I’ve written numerous times in the past about the possibility of anti-trust actions being levied at Google, but I’ll be the first to admit that I’ve never taken the time to throw all the various anti-trust arguments together into one cohesive post. Fortunately for you and me, a reader recently alerted me to a post he had written that does a pretty good job of outlining many of the anti-trust issues surrounding Google. If you want to read the full article, you can check out Scott Cleland’s article here. For the record, I don’t know anything about Mr. Cleland’s background (for all I know, he could be a lawyer for Microsoft . . .!), but he’s certainly done a thorough job of research.

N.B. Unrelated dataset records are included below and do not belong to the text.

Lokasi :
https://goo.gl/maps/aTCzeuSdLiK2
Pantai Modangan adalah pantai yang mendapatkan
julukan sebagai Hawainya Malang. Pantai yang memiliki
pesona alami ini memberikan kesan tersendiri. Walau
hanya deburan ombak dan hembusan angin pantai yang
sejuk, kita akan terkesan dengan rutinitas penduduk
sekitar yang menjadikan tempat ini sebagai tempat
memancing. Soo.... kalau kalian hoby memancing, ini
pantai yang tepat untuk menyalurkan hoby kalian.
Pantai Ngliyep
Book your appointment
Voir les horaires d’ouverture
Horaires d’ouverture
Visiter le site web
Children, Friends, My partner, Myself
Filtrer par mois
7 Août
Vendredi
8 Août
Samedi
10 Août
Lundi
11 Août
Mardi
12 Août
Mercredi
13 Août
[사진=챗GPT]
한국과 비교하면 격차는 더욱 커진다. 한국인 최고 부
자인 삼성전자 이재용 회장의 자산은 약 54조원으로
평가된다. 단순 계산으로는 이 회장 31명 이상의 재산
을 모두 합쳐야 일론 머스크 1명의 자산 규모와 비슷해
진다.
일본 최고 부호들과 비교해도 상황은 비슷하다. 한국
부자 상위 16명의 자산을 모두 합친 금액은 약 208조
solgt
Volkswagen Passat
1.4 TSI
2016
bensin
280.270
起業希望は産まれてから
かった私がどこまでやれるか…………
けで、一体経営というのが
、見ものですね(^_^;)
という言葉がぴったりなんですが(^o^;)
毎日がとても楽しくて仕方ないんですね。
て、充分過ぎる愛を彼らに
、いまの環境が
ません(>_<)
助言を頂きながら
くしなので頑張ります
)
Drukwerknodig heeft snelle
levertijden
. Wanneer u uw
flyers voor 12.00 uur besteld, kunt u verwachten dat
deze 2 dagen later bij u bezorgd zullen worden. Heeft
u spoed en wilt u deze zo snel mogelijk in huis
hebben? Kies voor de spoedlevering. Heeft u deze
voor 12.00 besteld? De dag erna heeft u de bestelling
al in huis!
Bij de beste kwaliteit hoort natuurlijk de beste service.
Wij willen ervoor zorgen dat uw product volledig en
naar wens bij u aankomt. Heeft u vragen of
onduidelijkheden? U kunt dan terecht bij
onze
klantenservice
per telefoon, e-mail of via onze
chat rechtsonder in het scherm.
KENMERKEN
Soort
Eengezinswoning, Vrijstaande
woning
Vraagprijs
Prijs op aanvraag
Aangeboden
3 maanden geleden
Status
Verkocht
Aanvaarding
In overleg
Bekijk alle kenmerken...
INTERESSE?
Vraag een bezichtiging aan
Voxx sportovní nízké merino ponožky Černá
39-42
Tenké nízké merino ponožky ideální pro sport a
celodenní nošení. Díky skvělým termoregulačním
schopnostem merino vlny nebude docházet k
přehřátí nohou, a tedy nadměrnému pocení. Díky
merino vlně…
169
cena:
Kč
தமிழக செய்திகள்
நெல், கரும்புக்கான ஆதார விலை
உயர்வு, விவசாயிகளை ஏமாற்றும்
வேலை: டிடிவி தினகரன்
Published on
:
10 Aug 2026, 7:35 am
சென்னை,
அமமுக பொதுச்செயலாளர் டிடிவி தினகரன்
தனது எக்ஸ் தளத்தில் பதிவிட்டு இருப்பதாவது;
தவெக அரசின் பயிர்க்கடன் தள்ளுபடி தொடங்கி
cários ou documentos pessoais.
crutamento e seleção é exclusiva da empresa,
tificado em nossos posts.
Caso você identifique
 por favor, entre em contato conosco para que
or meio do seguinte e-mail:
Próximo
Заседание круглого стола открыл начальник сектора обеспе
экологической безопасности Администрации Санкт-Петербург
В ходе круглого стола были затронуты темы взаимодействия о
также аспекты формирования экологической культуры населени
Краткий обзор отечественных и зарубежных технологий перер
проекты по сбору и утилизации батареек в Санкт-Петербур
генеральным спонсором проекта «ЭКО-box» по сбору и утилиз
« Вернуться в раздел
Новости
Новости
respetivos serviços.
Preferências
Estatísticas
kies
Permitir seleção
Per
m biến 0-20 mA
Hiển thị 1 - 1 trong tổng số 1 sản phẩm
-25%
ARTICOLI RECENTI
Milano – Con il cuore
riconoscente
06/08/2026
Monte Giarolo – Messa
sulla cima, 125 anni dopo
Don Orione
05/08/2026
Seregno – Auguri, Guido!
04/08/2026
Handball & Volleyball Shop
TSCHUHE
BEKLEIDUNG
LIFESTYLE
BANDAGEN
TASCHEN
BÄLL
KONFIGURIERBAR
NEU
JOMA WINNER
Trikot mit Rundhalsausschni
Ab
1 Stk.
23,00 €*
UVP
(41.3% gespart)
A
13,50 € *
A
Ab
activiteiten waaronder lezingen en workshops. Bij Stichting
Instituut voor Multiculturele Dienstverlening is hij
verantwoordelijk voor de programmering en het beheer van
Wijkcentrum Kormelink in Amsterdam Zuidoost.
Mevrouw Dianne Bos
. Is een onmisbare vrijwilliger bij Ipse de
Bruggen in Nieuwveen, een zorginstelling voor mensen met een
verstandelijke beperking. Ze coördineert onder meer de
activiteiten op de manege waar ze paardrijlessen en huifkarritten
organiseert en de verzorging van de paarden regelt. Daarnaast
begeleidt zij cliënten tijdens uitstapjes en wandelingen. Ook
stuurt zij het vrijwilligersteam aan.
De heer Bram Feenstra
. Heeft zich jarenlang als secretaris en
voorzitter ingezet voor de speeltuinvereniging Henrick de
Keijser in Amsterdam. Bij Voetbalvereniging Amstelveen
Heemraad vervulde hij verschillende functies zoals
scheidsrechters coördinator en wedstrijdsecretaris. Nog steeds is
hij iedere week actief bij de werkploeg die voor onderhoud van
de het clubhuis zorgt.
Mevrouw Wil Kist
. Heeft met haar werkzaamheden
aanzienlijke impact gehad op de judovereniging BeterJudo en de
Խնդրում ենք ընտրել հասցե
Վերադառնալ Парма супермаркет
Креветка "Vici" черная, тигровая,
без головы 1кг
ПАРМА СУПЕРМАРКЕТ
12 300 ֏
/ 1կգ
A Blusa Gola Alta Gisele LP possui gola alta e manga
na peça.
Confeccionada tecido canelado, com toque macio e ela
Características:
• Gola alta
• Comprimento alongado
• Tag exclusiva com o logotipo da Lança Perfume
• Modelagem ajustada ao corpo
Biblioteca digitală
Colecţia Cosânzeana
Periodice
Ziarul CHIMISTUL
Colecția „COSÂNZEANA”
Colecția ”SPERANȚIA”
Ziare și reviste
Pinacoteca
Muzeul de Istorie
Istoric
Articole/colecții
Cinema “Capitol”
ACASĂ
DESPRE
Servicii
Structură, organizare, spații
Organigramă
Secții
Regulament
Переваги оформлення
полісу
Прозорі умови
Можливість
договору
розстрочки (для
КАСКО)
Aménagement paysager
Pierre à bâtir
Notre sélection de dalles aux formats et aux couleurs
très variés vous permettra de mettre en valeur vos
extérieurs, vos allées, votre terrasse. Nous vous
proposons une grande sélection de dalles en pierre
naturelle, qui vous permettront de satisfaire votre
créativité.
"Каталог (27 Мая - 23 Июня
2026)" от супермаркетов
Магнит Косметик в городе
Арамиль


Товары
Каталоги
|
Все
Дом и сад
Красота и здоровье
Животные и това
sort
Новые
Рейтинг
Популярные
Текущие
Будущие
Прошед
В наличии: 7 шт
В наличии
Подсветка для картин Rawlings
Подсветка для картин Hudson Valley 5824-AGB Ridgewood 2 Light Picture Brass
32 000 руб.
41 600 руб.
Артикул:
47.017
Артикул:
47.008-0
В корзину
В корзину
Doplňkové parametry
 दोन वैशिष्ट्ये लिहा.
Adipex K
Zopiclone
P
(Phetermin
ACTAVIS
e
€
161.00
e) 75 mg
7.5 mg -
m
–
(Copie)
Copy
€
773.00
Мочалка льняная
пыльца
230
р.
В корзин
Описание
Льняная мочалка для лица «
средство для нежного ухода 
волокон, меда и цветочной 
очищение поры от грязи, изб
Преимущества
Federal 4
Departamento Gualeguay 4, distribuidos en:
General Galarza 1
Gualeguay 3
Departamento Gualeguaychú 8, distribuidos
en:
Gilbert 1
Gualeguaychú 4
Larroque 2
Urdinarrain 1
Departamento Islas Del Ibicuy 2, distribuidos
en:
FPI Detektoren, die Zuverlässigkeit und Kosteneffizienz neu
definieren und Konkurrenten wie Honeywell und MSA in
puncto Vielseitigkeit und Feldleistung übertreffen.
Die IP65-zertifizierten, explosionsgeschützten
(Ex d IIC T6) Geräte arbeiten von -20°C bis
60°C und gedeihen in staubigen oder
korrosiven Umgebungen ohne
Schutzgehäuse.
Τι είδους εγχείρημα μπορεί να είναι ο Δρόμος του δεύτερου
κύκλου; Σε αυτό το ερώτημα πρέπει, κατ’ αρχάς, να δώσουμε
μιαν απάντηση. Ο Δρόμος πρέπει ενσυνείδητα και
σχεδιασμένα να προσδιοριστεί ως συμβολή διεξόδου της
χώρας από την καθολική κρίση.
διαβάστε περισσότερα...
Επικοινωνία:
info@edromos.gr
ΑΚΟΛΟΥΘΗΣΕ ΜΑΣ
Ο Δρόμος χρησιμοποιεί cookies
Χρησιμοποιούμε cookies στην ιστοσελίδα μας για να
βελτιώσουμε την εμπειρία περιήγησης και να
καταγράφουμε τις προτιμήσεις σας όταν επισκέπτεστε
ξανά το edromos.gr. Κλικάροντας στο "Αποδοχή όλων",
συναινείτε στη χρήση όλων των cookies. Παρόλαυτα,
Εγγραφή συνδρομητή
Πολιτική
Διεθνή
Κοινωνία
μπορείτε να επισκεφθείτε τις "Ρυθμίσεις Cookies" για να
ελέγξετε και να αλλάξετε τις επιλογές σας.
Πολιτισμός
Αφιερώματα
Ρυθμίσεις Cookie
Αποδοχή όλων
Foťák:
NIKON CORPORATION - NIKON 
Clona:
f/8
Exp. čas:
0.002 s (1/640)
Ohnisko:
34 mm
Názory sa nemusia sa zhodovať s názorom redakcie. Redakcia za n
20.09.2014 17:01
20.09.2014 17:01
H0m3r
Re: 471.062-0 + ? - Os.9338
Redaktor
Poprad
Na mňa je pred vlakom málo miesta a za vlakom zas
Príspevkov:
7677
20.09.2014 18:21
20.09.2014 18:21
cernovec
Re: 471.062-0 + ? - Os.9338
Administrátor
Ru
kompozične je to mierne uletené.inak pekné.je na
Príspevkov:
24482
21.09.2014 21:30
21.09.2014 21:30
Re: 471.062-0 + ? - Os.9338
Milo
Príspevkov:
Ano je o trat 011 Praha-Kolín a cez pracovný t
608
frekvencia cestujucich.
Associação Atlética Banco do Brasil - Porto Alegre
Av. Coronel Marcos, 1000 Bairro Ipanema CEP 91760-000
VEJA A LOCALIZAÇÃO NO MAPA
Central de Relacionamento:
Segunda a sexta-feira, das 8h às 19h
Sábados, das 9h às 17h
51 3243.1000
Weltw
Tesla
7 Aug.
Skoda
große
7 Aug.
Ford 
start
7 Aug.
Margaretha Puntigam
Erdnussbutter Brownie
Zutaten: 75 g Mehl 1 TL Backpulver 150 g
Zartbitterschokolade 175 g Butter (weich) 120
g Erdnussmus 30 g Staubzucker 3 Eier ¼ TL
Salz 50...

Among the most salient points he makes:
- Google has dominant market-share of the search market;
- The search market is a huge market with millions of participants;
- There is little to no external accountability of how Google prices their ad auction market;
- Google makes decisions about the price an advertiser pays without full disclosure as to how this price was determined;
- Google is engaged in anti-competitive front running (placing their house ads ahead of the competition, regardless of the actual auction result);
I would add to this the “bundling” of products, such as the “Google Checkout” logo that you see in AdWords when a merchant participates in the Checkout program, as well as the free pricing of many Google products, which could be interpreted as a way to push competitors out of business (i.e. Google Analytics, Google Web Site Optimizer, Google Base).
As to why none of this has apparently bothered federal agencies, Mr. Cleland concludes:
Google appears to have fallen between the cracks of oversight by the FTC, DOJ, SEC and the CFTC — all of which have some responsibility to protect market users and the public from fraud, manipulation, and abusive market practices by dominant providers/market makers, and to foster open, transparent and competitive markets.
For the record, I have talked to lawyers experienced in Internet law who think all of this complaining about anti-trust is totally unfounded. In particular, one friend of mine said (and I paraphrase here): “Google provides an incredible free service to consumers. the DOJ is not going to file an anti-trust suit against them as long as consumers continue to get so much from Google for free. In that respect, there is a huge difference between Google and Microsoft.”
That may be true . . . for now. The question I have is what happens in 2009 if Obama is elected and the eight years of business-friendly regulators at the FTC and the DOJ suddenly become a little less likely to look the other way? It could make things a bit more complicated for Google.